The ability to measure magnetic fields with high sensitivity and spatial resolution provides fundamental knowledge about the many fascinating ways in which matter organizes itself, as well as what is needed to optimize a given material’s properties. Thanks to physicist Benjamin Lev and his team at Stanford University, this capability may now be possible.
Lev and a team of researchers developed a new way to investigate materials by creating a microscope that uses an ultra-cold cloud of atoms to measure magnetic fields. Named the SQCRAMScope (Scanning Quantum Cryogenic Atom Microscope), the device uses a tiny cloud of extremely cold, magnetically trapped gaseous atoms known as a Bose-Einstein condensate to probe magnetic fields on the surface of a sample. Their work was recently published in Physics Review Applied.
According to Lev, "There's a lot of enthusiasm. A lot of people from the condensed matter community are excited about sending us samples to measure, and the atomic physics community is also excited to see some of their techniques being applied outside their community."

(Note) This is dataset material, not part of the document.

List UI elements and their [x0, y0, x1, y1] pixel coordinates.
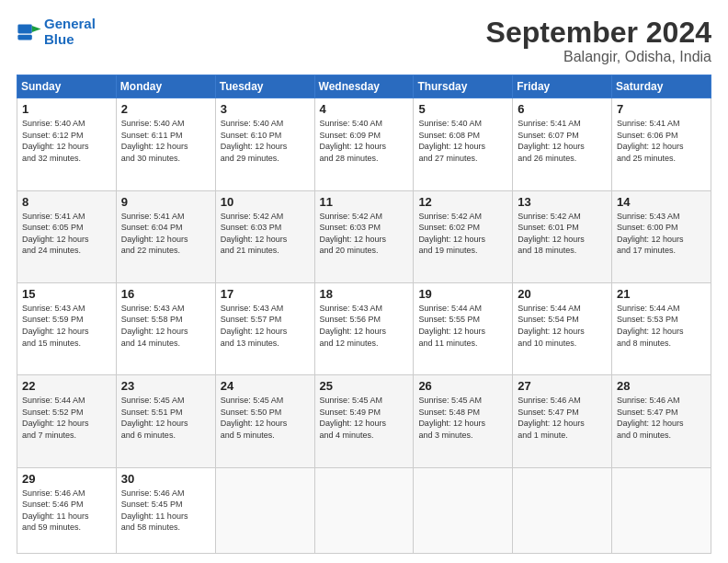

Unexpected discoveries are made when we push the frontiers of science
History shows that, whenever a new frontier in instrument measurement capabilities is reached, not only are answers to long-standing puzzles often found, but unanticipated, and often startling discoveries are made. Thus, there is a continuous quest for new probes and measurement techniques with higher sensitivity, spatial resolution and measurement speed, or some unique combination of these capabilities. Read more about SQCRAMscope in this Viewpoint in Physics which further explains how Lev and the team at Stanford combined several capabilities into a single device, and its effect on quantum materials.
Through funding from the foundation, Lev set out to create this new instrument and use it to investigate two classes of quantum materials: unconventional superconductors and topological insulators. The instrument can probe samples that are at room-to-cryogenic temperatures and do so faster than any other existing sensitive probes of magnetic fields. Read more in Proceedings of the National Academy of Sciences.
Experimental techniques that probe electrical and magnetic properties of solid materials have played an important role in condensed matter physics, materials science and technology. These techniques enable scientists to understand details of how electrons flow through material, how they interact with each other and their environment and how electron spins (the magnetic moment that each electron carries) affect this interaction.
Support for this work is part of the foundation’s special projects in science, where we can drive significant scientific advances beyond our major core investments.